→ TO DO: Write out each line of the entries exactly, starting at the first and finishing with the line that contains "Sachsen samt Foto".

→ RECORD EXCERPTS:
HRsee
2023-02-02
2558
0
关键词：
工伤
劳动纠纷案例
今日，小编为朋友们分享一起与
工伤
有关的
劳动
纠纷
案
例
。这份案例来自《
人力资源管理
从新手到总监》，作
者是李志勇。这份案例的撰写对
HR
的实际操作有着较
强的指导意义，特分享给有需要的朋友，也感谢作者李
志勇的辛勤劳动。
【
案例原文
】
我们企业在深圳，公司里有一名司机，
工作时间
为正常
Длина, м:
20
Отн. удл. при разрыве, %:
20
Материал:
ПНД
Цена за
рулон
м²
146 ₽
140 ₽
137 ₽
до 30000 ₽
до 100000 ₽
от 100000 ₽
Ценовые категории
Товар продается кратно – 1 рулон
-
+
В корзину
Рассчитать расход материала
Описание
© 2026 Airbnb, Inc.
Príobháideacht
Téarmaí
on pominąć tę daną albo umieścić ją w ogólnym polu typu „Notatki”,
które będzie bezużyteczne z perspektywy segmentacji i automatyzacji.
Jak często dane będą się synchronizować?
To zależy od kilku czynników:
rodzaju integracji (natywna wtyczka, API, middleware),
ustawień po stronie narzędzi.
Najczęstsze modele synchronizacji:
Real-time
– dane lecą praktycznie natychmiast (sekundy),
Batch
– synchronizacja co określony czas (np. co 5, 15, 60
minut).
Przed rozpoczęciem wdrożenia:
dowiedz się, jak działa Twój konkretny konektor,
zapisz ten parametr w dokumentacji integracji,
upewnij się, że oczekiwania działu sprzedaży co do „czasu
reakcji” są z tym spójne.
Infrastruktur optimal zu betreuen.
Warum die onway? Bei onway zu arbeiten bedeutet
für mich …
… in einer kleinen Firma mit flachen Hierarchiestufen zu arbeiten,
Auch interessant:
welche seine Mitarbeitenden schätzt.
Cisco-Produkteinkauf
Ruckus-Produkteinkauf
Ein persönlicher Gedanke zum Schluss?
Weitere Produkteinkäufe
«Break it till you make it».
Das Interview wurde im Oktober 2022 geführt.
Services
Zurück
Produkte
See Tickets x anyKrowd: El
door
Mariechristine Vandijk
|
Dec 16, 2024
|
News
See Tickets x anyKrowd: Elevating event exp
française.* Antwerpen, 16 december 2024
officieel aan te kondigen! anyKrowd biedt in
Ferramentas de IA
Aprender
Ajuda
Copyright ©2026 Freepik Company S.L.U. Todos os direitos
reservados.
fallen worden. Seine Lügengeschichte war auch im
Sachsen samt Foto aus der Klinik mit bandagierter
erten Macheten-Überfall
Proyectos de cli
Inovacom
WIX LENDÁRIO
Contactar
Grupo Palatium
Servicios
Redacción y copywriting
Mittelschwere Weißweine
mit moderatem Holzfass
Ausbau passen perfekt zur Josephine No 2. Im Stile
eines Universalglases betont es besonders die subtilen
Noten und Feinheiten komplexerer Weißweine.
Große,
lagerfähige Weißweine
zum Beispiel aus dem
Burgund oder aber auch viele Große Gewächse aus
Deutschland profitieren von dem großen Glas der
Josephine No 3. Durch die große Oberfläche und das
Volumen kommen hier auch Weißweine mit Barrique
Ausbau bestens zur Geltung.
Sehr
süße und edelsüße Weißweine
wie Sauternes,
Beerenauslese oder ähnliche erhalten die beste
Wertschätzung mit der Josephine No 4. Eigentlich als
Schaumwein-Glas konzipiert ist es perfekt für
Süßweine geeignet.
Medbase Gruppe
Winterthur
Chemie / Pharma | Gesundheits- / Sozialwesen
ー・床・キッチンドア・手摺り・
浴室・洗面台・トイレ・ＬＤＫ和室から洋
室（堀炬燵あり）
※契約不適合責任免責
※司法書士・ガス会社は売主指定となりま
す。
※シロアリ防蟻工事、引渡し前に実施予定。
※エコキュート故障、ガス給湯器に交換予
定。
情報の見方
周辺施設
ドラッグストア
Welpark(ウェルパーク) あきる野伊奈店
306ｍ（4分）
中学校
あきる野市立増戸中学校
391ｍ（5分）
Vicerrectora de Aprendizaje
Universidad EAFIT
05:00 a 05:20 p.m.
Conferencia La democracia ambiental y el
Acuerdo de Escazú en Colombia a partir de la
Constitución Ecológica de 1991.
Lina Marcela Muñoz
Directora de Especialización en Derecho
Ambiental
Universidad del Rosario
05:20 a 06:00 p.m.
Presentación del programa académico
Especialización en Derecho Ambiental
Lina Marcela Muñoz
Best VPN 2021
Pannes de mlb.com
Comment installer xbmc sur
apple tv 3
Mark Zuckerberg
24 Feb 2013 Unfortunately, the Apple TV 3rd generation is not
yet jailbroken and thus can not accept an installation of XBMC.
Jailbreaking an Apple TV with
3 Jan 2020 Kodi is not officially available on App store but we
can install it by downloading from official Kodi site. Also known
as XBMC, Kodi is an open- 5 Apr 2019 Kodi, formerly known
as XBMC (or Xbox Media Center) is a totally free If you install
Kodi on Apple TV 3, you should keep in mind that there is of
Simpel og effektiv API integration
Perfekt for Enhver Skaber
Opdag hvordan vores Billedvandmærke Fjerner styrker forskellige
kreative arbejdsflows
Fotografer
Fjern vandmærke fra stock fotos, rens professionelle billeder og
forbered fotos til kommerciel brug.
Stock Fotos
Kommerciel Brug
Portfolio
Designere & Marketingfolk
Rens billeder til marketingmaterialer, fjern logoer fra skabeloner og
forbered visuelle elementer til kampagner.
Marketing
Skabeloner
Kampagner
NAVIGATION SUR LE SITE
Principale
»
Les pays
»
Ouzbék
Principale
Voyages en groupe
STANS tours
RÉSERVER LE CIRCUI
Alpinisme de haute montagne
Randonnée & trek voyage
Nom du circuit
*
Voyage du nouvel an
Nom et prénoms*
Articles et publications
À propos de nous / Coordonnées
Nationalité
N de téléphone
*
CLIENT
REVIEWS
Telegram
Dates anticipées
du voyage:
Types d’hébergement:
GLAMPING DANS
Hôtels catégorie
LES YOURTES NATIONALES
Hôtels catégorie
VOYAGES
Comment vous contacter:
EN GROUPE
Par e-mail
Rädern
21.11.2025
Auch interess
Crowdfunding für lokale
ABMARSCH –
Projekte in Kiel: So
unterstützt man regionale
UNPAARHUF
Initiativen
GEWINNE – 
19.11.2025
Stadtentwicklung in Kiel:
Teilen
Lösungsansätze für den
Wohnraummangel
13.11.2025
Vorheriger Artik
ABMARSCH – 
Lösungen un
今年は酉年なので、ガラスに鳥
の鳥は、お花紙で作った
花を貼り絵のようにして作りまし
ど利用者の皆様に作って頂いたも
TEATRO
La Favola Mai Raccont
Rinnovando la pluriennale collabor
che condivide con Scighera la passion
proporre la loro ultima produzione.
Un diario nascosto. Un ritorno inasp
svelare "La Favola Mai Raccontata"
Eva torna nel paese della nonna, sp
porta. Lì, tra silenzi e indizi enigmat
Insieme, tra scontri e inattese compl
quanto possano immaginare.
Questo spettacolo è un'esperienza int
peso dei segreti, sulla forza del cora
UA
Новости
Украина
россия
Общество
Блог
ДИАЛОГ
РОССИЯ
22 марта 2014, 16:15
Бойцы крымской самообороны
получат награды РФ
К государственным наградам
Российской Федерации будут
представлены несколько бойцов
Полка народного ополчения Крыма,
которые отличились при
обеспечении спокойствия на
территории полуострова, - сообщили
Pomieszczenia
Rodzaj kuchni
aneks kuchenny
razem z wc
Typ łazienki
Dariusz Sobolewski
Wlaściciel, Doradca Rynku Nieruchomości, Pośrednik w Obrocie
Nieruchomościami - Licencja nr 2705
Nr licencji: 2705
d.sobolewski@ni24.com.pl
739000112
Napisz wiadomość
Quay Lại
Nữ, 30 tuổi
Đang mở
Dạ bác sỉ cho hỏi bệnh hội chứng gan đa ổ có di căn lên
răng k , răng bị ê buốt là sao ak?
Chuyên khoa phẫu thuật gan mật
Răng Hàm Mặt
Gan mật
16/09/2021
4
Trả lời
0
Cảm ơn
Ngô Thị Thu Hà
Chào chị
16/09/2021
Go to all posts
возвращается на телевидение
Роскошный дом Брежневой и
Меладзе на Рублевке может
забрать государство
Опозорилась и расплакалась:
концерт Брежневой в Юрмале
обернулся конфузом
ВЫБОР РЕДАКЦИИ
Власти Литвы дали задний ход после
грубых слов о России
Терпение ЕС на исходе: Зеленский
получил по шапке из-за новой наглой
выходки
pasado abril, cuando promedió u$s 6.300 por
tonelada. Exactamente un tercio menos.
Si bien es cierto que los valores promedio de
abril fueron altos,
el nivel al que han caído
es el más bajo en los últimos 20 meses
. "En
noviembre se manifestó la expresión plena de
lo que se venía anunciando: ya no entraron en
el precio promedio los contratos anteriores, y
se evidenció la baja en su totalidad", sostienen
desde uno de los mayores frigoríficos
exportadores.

→ ANSWER BOX:
HRsee
2023-02-02
2558
0
关键词：
工伤
劳动纠纷案例
今日，小编为朋友们分享一起与
工伤
有关的
劳动
纠纷
案
例
。这份案例来自《
人力资源管理
从新手到总监》，作
者是李志勇。这份案例的撰写对
HR
的实际操作有着较
强的指导意义，特分享给有需要的朋友，也感谢作者李
志勇的辛勤劳动。
【
案例原文
】
我们企业在深圳，公司里有一名司机，
工作时间
为正常
Длина, м:
20
Отн. удл. при разрыве, %:
20
Материал:
ПНД
Цена за
рулон
м²
146 ₽
140 ₽
137 ₽
до 30000 ₽
до 100000 ₽
от 100000 ₽
Ценовые категории
Товар продается кратно – 1 рулон
-
+
В корзину
Рассчитать расход материала
Описание
© 2026 Airbnb, Inc.
Príobháideacht
Téarmaí
on pominąć tę daną albo umieścić ją w ogólnym polu typu „Notatki”,
które będzie bezużyteczne z perspektywy segmentacji i automatyzacji.
Jak często dane będą się synchronizować?
To zależy od kilku czynników:
rodzaju integracji (natywna wtyczka, API, middleware),
ustawień po stronie narzędzi.
Najczęstsze modele synchronizacji:
Real-time
– dane lecą praktycznie natychmiast (sekundy),
Batch
– synchronizacja co określony czas (np. co 5, 15, 60
minut).
Przed rozpoczęciem wdrożenia:
dowiedz się, jak działa Twój konkretny konektor,
zapisz ten parametr w dokumentacji integracji,
upewnij się, że oczekiwania działu sprzedaży co do „czasu
reakcji” są z tym spójne.
Infrastruktur optimal zu betreuen.
Warum die onway? Bei onway zu arbeiten bedeutet
für mich …
… in einer kleinen Firma mit flachen Hierarchiestufen zu arbeiten,
Auch interessant:
welche seine Mitarbeitenden schätzt.
Cisco-Produkteinkauf
Ruckus-Produkteinkauf
Ein persönlicher Gedanke zum Schluss?
Weitere Produkteinkäufe
«Break it till you make it».
Das Interview wurde im Oktober 2022 geführt.
Services
Zurück
Produkte
See Tickets x anyKrowd: El
door
Mariechristine Vandijk
|
Dec 16, 2024
|
News
See Tickets x anyKrowd: Elevating event exp
française.* Antwerpen, 16 december 2024
officieel aan te kondigen! anyKrowd biedt in
Ferramentas de IA
Aprender
Ajuda
Copyright ©2026 Freepik Company S.L.U. Todos os direitos
reservados.
fallen worden. Seine Lügengeschichte war auch im
Sachsen samt Foto aus der Klinik mit bandagierter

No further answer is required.